▶ To do:
What you give back must match the data character for character.

▶ Input data:

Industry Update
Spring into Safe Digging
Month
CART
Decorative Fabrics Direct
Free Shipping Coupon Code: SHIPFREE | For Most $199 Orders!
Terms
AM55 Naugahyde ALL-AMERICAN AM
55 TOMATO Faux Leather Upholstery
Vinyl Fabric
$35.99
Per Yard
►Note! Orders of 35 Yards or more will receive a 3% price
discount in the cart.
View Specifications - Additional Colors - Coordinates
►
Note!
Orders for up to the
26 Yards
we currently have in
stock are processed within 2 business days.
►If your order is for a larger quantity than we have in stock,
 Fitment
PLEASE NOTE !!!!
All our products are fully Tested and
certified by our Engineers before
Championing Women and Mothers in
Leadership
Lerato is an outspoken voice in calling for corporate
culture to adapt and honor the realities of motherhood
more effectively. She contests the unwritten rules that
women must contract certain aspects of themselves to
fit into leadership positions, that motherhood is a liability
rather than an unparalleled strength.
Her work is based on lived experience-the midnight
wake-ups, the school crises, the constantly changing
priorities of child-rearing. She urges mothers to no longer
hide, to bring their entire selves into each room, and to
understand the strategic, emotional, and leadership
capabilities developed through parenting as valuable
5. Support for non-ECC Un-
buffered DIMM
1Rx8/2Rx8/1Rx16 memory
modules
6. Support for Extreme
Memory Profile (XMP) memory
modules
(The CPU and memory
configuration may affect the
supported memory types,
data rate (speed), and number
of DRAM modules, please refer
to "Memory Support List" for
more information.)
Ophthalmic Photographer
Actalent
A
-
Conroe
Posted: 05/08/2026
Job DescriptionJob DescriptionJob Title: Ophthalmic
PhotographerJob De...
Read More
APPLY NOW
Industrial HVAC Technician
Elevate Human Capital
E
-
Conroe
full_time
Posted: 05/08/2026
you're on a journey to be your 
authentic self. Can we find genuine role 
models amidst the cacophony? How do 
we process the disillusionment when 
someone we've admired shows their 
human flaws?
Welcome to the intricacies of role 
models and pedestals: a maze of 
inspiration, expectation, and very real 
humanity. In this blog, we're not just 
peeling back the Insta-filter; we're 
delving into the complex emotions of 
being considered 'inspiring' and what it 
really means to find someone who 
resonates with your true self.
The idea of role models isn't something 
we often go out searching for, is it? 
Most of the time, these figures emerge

▶ Answer for this exercise:
Industry Update
Spring into Safe Digging
Month
CART
Decorative Fabrics Direct
Free Shipping Coupon Code: SHIPFREE | For Most $199 Orders!
Terms
AM55 Naugahyde ALL-AMERICAN AM
55 TOMATO Faux Leather Upholstery
Vinyl Fabric
$35.99
Per Yard
►Note! Orders of 35 Yards or more will receive a 3% price
discount in the cart.
View Specifications - Additional Colors - Coordinates
►
Note!
Orders for up to the
26 Yards
we currently have in
stock are processed within 2 business days.
►If your order is for a larger quantity than we have in stock,
 Fitment
PLEASE NOTE !!!!
All our products are fully Tested and
certified by our Engineers before
Championing Women and Mothers in
Leadership
Lerato is an outspoken voice in calling for corporate
culture to adapt and honor the realities of motherhood
more effectively. She contests the unwritten rules that
women must contract certain aspects of themselves to
fit into leadership positions, that motherhood is a liability
rather than an unparalleled strength.
Her work is based on lived experience-the midnight
wake-ups, the school crises, the constantly changing
priorities of child-rearing. She urges mothers to no longer
hide, to bring their entire selves into each room, and to
understand the strategic, emotional, and leadership
capabilities developed through parenting as valuable
5. Support for non-ECC Un-
buffered DIMM
1Rx8/2Rx8/1Rx16 memory
modules
6. Support for Extreme
Memory Profile (XMP) memory
modules
(The CPU and memory
configuration may affect the
supported memory types,
data rate (speed), and number
of DRAM modules, please refer
to "Memory Support List" for
more information.)
Ophthalmic Photographer
Actalent
A
-
Conroe
Posted: 05/08/2026
Job DescriptionJob DescriptionJob Title: Ophthalmic
PhotographerJob De...
Read More
APPLY NOW
Industrial HVAC Technician
Elevate Human Capital
E
-
Conroe
full_time
Posted: 05/08/2026
you're on a journey to be your 
authentic self. Can we find genuine role 
models amidst the cacophony? How do 
we process the disillusionment when 
someone we've admired shows their 
human flaws?
Welcome to the intricacies of role 
models and pedestals: a maze of 
inspiration, expectation, and very real 
humanity. In this blog, we're not just 
peeling back the Insta-filter; we're 
delving into the complex emotions of 
being considered 'inspiring' and what it 
really means to find someone who 
resonates with your true self.
The idea of role models isn't something 
we often go out searching for, is it? 
Most of the time, these figures emerge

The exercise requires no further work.